_TASK DESCRIPTION_
Sort through the material below and copy each line with "hänen".

_DATA TO PROCESS_
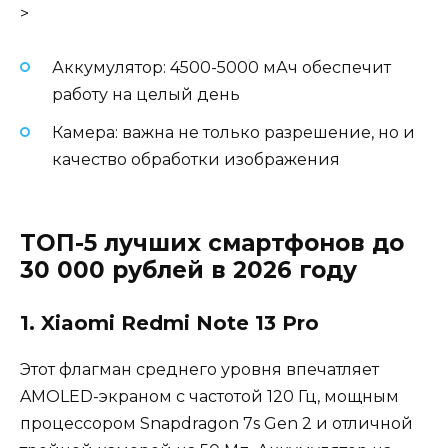
>
Аккумулятор: 4500-5000 мАч обеспечит
работу на целый день
Камера: важна не только разрешение, но и
качество обработки изображения
ТОП-5 лучших смартфонов до
30 000 рублей в 2026 году
1. Xiaomi Redmi Note 13 Pro
Этот флагман среднего уровня впечатляет
AMOLED-экраном с частотой 120 Гц, мощным
процессором Snapdragon 7s Gen 2 и отличной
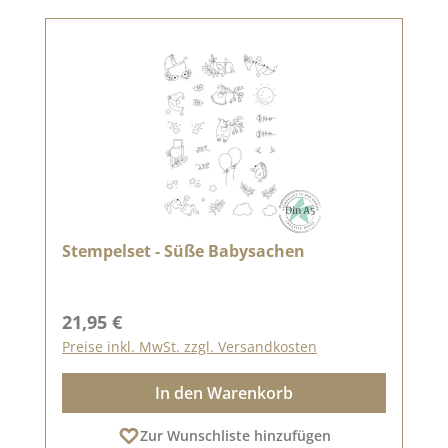
Stempelset - Süße Babysachen
Regulärer Preis:
21,95 €
Preise inkl. MwSt. zzgl. Versandkosten
In den Warenkorb
Zur Wunschliste hinzufügen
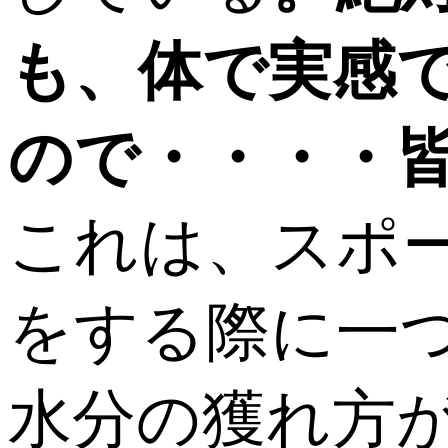
も、体で実感
ので・・・・
これは、スポ
をする際に一
水分の獲れ方が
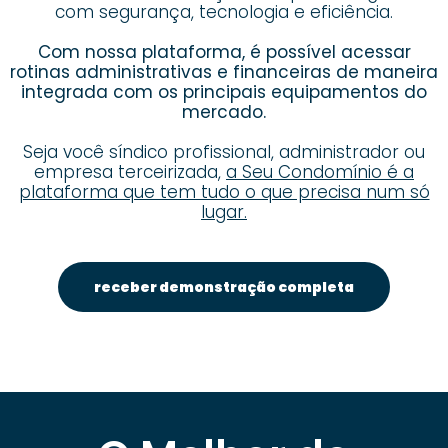
com segurança, tecnologia e eficiência.
Com nossa plataforma, é possível acessar
rotinas administrativas e financeiras de maneira
integrada com os principais equipamentos do
mercado.
Seja você síndico profissional, administrador ou
empresa terceirizada,
a Seu Condomínio é a
plataforma que tem tudo o que precisa num só
lugar.
receber demonstração completa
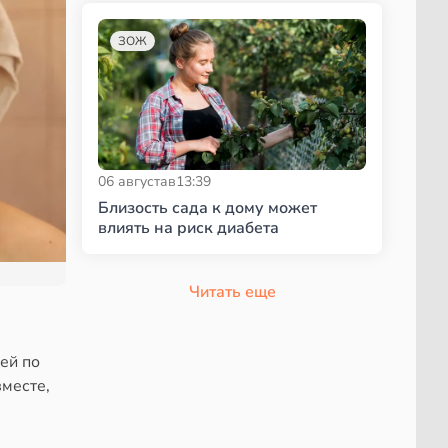
ЗОЖ
06 августа
в
13:39
Близость сада к дому может
влиять на риск диабета
Читать еще
ей по
вместе,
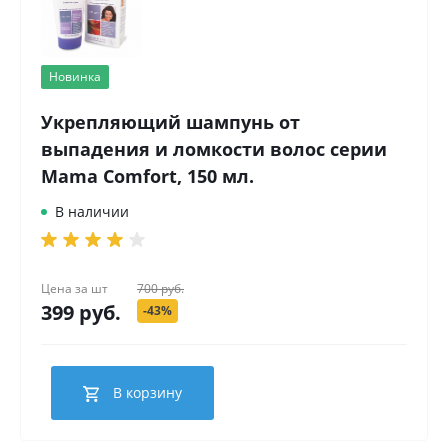
Новинка
Укрепляющий шампунь от
выпадения и ломкости волос серии
Mama Comfort, 150 мл.
В наличии
Цена за
шт
700 руб.
399 руб.
-43%
В корзину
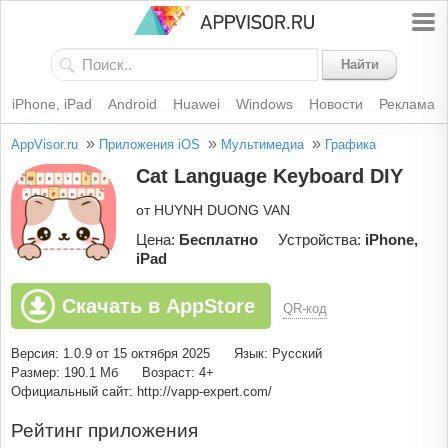
Найти
iPhone, iPad
Android
Huawei
Windows
Новости
Реклама
»
»
»
AppVisor.ru
Приложения iOS
Мультимедиа
Графика
Cat Language Keyboard DIY
от HUYNH DUONG VAN
Цена:
Бесплатно
Устройства:
iPhone,
iPad
Скачать в AppStore
QR-код
Версия: 1.0.9 от 15 октября 2025
Язык: Русский
Размер: 190.1 Мб
Возраст: 4+
Официальный сайт: http://vapp-expert.com/
Рейтинг приложения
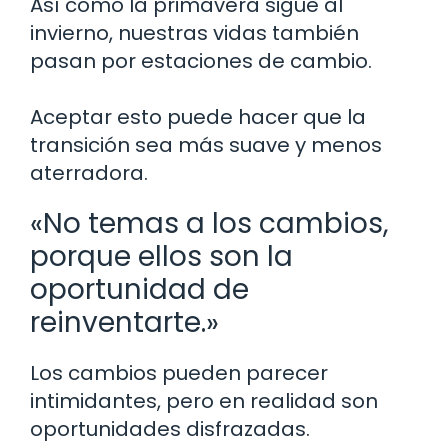
Así como la primavera sigue al
invierno, nuestras vidas también
pasan por estaciones de cambio.
Aceptar esto puede hacer que la
transición sea más suave y menos
aterradora.
«No temas a los cambios,
porque ellos son la
oportunidad de
reinventarte.»
Los cambios pueden parecer
intimidantes, pero en realidad son
oportunidades disfrazadas.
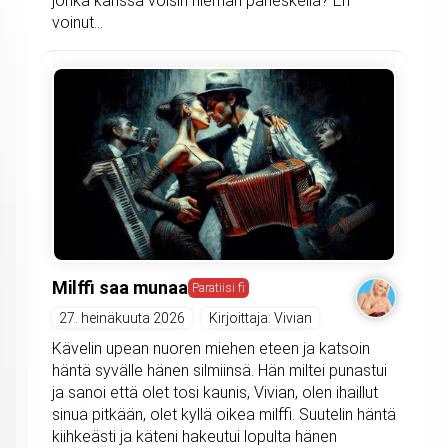
jonka kanssa voisin hieman paneskella? En
voinut...
Milffi saa munaa
Paratiisi fi
27. heinäkuuta 2026
Kirjoittaja: Vivian
Kävelin upean nuoren miehen eteen ja katsoin
häntä syvälle hänen silmiinsä. Hän miltei punastui
ja sanoi että olet tosi kaunis, Vivian, olen ihaillut
sinua pitkään, olet kyllä oikea milffi. Suutelin häntä
kiihkeästi ja käteni hakeutui lopulta hänen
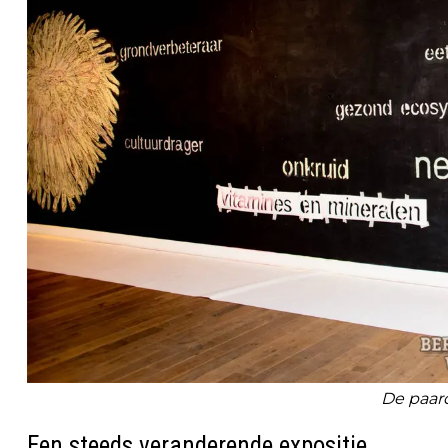
De paa
Een steeds veranderende expositie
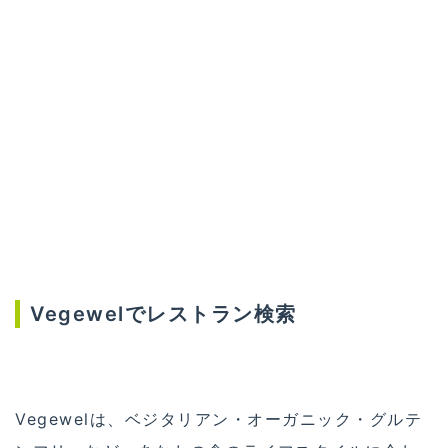
Vegewelでレストラン検索
Vegewelは、ベジタリアン・オーガニック・グルテ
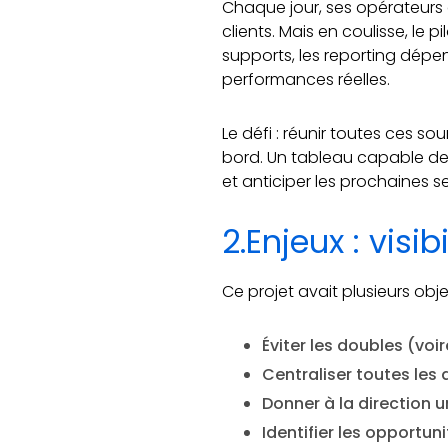
Chaque jour, ses opérateurs 
clients. Mais en coulisse, le 
supports, les reporting dépend
performances réelles.
Le défi : réunir toutes ces s
bord. Un tableau capable de r
et anticiper les prochaines se
2.Enjeux : visi
Ce projet avait plusieurs objec
Éviter les doubles (voi
Centraliser toutes les
Donner à la direction un
Identifier les opportu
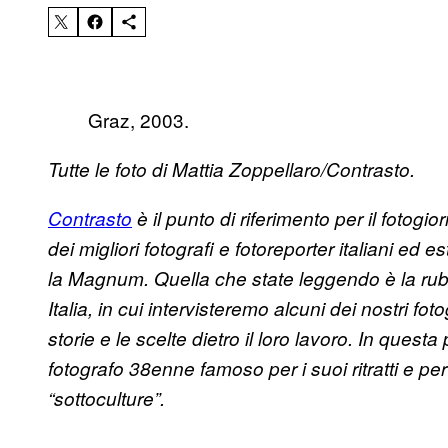
Graz, 2003.
Tutte le foto di Mattia Zoppellaro/Contrasto.
Contrasto
è il punto di riferimento per il fotogi
dei migliori fotografi e fotoreporter italiani ed 
la Magnum. Quella che state leggendo è la rubr
Italia, in cui intervisteremo alcuni dei nostri fotog
storie e le scelte dietro il loro lavoro
. In questa
fotografo 38enne famoso per i suoi ritratti e pe
“sottoculture”.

_OUTPUT BELOW_
häntä syvälle hänen silmiinsä. Hän miltei punastui
kiihkeästi ja käteni hakeutui lopulta hänen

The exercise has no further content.